Jamaican Sprinter Elaine Thompson-Herah Breaks Flo- Jo’s Olympic Record at the Ongoing Tokyo Games

Jamaican sprinter Elaine Thompson-Herah

via https://yourblackworld.net/ – By Ryan Steal – Jamaican sprinter Elaine Thompson-Herah beat Florence Griffith Joyner’s women’s 100 meters record that Joyner had held for the past 33 years.

Jamaican sprinter Shelly-Ann Fraser-Pryce, Thompson-Herah’s opponent, took silver in the event with a time of 10.74 seconds. With a timing of 10.76, Shericka Jackson, another Jamaican, claimed bronze.

Jamaica has produced some of the best track athletes in Olympic history, with Usain Bolt still holding the world record for the fastest man. Andrew Holness, the country’s prime minister, praised the victories in a series of tweets on Saturday.

“Proud cya done! #TeamJamaica 1,2,3. Congratulations to our women for a scintillating finals. Let’s continue to make history!” he remarked.

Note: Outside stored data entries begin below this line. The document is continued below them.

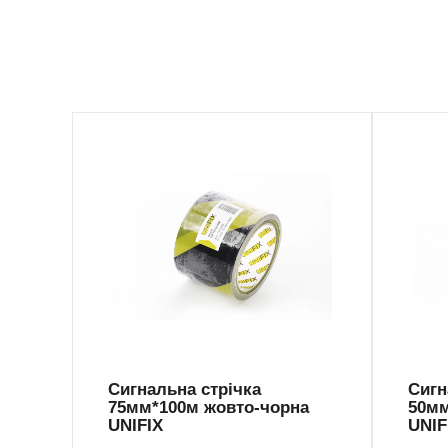
SGL-75100YG
SGL
Сигнальна стрічка
Сигн
75мм*100м жовто-чорна
50мм
UNIFIX
UNIF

After winning gold at the 2016 Olympic Games in Rio de Janeiro, Thompson-Herah now has two Olympic titles in the women’s 100 meters.

Griffith Joyner, famous for her long nails and colorful clothing, still retains the world record in the women’s 100 meters, though.

The 10.49 seconds record was set on a windy day in Indianapolis during the first race of the Olympic trials quarterfinals, but authorities ruled it valid. Some have questioned the authenticity of the records over the years. Al Joyner, her husband at the time, told The Associated Press that he’s unconcerned about the critics.

“I try to rise above it and do what [Florence] would do — she always tried to rise above it. She was always classy,” he stated.

In the women’s 200 meters, Griffith Joyner has the world record of 21.34 seconds.

In 1998, she died in her sleep due to an epileptic attack. She was 38 years old at the time. Al Joyner told The AP that his late wife would’ve wanted someone to beat her time before Thompson-Herah’s record-breaking performance.

“I remember she once told me, ‘I never want anybody to be like me. I want them to make bigger footsteps than me,’” Al Joyner said. “That was always her dream.”